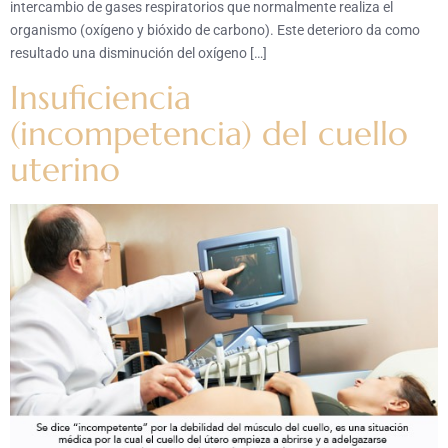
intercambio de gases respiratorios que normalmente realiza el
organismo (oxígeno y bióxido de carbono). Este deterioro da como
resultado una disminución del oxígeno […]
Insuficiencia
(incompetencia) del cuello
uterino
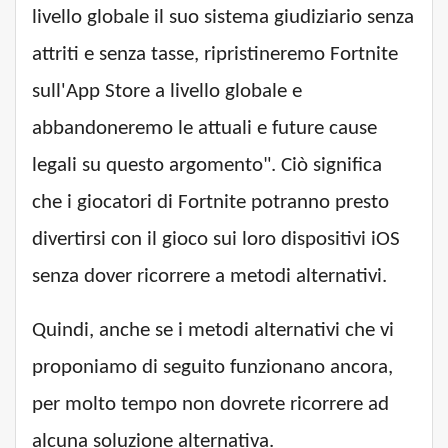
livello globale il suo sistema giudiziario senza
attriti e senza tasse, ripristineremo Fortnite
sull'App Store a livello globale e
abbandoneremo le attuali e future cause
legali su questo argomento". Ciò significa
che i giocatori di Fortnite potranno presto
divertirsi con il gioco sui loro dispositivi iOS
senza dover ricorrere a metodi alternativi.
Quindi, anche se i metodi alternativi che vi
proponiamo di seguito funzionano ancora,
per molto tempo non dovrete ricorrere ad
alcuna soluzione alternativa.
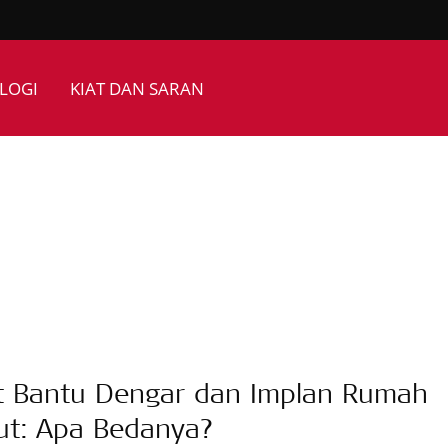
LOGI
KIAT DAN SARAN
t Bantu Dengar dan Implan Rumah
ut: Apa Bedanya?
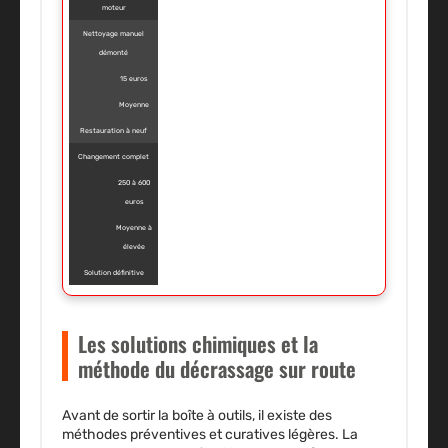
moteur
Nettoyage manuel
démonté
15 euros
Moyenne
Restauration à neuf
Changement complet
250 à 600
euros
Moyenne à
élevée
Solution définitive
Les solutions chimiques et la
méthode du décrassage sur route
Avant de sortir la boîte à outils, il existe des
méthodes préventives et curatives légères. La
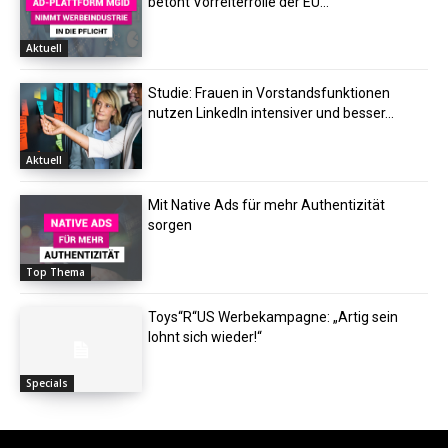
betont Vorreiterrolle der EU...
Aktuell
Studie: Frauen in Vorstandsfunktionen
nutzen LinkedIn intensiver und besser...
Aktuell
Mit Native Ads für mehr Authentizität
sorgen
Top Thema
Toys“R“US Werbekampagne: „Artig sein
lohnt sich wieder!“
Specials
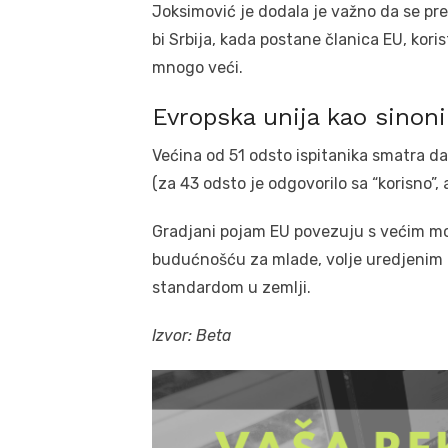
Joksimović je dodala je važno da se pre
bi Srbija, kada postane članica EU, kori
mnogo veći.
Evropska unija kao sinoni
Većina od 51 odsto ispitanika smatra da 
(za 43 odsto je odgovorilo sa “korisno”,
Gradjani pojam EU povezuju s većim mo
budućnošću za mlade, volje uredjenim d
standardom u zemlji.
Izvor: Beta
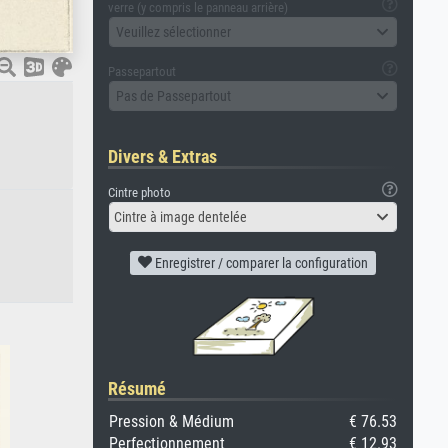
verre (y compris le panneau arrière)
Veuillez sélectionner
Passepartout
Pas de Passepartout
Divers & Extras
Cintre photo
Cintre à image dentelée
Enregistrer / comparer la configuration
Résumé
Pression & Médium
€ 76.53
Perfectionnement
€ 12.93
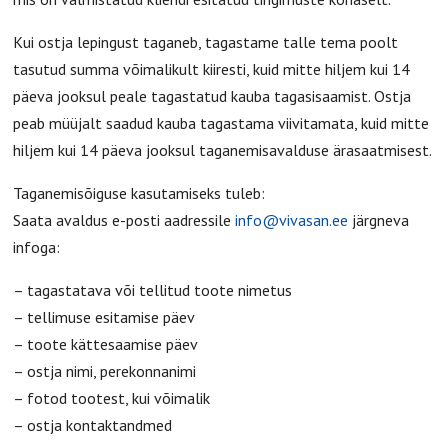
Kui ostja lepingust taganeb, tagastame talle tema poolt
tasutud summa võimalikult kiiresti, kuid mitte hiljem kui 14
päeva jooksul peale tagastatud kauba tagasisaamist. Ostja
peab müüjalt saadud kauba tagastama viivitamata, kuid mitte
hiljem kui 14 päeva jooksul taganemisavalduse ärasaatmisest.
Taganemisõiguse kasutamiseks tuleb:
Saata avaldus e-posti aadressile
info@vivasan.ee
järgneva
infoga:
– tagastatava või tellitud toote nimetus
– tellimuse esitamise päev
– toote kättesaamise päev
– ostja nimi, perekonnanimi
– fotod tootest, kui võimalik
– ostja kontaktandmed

* * *

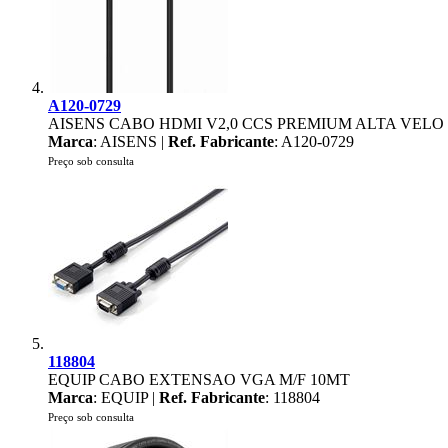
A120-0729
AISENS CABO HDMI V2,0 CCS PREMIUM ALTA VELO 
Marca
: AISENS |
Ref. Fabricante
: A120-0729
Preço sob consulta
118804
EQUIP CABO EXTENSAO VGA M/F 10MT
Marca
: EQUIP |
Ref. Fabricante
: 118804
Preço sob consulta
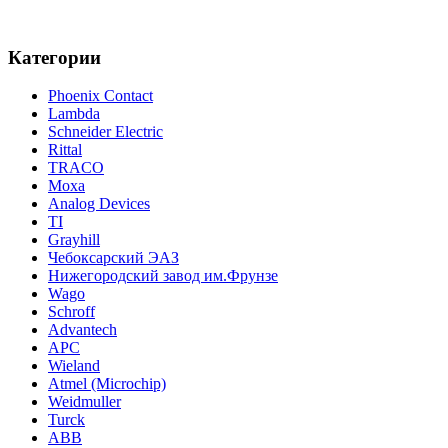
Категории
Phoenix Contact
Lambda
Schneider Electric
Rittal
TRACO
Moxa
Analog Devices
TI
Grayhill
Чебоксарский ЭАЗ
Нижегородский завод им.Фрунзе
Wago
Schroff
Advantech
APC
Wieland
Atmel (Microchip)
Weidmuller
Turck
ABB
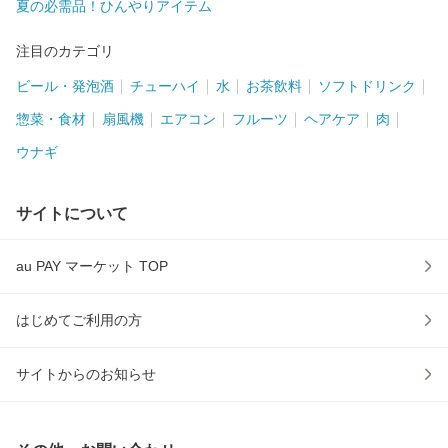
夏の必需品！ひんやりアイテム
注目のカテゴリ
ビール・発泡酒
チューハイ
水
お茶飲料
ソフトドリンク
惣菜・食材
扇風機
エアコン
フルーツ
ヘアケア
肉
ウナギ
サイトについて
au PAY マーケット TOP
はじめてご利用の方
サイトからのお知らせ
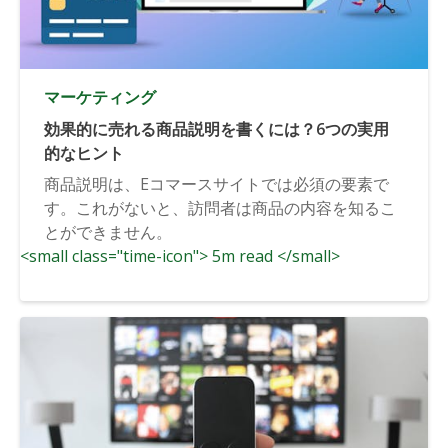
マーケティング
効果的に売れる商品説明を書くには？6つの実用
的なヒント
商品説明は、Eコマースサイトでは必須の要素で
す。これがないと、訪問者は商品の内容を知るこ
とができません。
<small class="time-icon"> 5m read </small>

(Activity)
Only the number is wanted: how many lines in the material above contain the string "oxígeno"?

(Written solution)
2